Show all lines below holding the string "keyboard".

- RAW DATA -
Content starts
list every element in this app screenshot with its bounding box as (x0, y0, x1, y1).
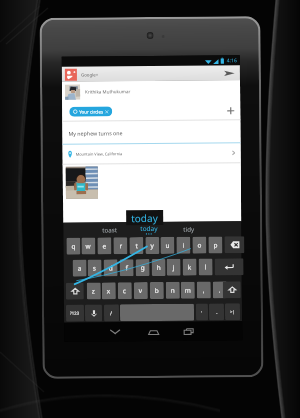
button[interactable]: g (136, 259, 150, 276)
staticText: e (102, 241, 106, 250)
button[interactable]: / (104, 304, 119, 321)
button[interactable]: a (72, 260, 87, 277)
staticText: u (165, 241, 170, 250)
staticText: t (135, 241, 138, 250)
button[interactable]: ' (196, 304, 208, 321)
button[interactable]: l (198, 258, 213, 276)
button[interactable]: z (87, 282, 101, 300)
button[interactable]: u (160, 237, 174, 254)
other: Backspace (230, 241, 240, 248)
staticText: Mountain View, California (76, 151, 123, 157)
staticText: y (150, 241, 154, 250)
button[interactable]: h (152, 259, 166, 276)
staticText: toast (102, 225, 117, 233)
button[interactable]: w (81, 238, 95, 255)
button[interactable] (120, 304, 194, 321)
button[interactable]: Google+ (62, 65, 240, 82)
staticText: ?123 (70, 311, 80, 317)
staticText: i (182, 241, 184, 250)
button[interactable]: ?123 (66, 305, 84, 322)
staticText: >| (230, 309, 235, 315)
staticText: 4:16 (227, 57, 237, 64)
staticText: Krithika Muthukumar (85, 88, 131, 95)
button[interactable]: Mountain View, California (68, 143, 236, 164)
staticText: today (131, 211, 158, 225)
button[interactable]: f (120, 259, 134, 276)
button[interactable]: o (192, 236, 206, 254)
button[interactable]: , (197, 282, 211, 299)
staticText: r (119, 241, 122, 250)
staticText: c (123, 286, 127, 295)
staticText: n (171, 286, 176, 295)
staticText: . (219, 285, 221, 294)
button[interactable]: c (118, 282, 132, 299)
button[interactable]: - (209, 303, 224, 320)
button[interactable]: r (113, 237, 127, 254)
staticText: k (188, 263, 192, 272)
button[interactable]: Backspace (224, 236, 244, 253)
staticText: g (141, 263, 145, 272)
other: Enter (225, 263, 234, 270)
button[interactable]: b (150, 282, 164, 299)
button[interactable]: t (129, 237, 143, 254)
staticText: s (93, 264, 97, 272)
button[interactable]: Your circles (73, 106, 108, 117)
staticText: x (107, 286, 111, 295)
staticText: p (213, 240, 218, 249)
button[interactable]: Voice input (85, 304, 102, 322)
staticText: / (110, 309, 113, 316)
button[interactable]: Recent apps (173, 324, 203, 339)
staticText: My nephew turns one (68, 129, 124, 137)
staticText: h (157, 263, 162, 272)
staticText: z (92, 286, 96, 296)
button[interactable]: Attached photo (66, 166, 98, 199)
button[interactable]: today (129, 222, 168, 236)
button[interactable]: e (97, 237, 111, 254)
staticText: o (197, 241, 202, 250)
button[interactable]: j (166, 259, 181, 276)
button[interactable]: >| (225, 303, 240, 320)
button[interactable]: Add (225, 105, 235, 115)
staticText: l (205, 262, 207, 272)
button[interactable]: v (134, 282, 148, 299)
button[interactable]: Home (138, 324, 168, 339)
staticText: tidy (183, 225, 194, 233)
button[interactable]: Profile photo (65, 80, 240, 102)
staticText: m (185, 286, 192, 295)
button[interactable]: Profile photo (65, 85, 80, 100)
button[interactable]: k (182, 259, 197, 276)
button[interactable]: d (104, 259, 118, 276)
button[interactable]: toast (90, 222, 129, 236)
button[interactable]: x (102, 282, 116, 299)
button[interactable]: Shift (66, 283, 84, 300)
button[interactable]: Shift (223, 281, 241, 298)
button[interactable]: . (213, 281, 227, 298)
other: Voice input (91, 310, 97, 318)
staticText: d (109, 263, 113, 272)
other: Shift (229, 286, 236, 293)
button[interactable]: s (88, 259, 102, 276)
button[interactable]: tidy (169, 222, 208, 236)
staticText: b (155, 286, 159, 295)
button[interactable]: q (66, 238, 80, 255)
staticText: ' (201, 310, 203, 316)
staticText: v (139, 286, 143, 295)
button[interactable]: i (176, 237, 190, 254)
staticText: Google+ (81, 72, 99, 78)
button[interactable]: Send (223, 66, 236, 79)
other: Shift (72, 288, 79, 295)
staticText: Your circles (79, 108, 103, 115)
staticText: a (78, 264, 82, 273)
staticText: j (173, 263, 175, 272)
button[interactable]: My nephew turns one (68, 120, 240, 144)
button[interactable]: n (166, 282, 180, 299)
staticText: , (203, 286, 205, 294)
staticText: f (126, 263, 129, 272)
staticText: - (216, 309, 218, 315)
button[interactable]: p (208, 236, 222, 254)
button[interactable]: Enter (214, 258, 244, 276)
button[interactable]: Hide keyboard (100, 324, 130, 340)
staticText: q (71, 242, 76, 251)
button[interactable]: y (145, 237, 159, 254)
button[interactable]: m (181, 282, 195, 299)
Content ends
Content starts
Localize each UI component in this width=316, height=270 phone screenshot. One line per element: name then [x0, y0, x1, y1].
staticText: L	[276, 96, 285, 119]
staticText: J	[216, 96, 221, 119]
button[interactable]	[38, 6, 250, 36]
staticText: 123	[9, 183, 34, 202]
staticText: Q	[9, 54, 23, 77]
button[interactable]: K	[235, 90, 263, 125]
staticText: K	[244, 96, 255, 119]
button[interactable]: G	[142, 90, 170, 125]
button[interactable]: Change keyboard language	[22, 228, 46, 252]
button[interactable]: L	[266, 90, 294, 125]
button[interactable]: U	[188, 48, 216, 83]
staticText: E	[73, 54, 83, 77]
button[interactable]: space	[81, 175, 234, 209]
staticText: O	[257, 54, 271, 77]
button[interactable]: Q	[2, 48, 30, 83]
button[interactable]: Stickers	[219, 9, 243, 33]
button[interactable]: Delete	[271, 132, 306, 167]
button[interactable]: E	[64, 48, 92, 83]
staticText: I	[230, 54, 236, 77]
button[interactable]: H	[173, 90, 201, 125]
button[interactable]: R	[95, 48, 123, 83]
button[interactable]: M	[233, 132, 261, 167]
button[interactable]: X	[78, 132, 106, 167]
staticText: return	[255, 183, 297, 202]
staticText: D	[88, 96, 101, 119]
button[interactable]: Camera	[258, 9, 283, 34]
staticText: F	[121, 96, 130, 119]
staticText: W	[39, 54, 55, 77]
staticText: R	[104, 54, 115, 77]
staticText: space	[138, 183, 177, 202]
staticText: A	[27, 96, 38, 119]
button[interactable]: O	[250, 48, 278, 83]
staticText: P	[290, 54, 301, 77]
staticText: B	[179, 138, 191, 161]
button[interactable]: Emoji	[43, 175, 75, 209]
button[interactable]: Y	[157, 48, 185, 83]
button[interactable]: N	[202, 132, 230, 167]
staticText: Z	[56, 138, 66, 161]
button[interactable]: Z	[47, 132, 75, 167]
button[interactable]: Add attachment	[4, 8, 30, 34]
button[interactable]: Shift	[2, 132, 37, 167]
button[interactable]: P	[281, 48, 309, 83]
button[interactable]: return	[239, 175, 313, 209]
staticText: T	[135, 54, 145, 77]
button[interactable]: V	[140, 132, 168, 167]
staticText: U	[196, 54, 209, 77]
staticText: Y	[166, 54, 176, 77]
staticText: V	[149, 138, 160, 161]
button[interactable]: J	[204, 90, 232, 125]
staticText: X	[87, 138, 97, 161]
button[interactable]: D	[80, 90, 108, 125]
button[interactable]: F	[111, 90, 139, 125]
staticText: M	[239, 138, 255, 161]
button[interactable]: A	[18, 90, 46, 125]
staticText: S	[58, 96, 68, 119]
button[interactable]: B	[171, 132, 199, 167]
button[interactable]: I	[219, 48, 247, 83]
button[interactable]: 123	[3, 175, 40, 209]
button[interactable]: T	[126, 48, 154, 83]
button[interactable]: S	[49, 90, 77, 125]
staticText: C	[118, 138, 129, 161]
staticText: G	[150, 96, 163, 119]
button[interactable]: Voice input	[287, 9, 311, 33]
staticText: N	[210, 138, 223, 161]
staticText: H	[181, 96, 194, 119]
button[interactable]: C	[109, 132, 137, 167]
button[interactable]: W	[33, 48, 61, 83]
Content ends
Content starts
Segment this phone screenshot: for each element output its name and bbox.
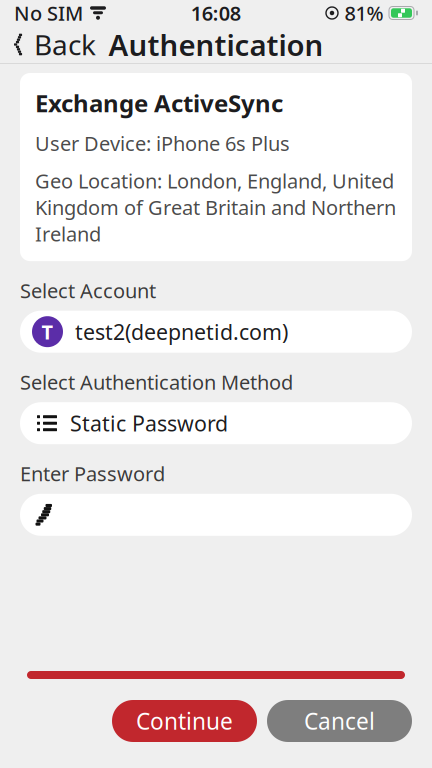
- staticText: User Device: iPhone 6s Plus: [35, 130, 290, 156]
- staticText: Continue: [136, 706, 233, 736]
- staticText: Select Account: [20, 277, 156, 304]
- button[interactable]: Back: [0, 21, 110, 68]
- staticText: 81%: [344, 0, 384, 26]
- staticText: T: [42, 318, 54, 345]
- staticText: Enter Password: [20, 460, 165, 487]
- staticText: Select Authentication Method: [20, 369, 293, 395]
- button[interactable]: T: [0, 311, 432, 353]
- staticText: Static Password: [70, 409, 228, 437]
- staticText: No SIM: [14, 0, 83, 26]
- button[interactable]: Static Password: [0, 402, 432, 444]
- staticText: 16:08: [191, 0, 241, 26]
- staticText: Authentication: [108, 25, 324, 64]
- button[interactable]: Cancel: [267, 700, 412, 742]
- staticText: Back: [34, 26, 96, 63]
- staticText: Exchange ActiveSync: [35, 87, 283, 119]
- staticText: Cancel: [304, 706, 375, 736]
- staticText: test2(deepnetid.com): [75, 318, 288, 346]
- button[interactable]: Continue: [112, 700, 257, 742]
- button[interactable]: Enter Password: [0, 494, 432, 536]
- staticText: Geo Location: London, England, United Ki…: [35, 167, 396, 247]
Content ends
- RESPONSE TO THIS EXERCISE -
button[interactable]: Hide keyboard (100, 324, 130, 340)
button[interactable]: Change keyboard language	[22, 228, 46, 252]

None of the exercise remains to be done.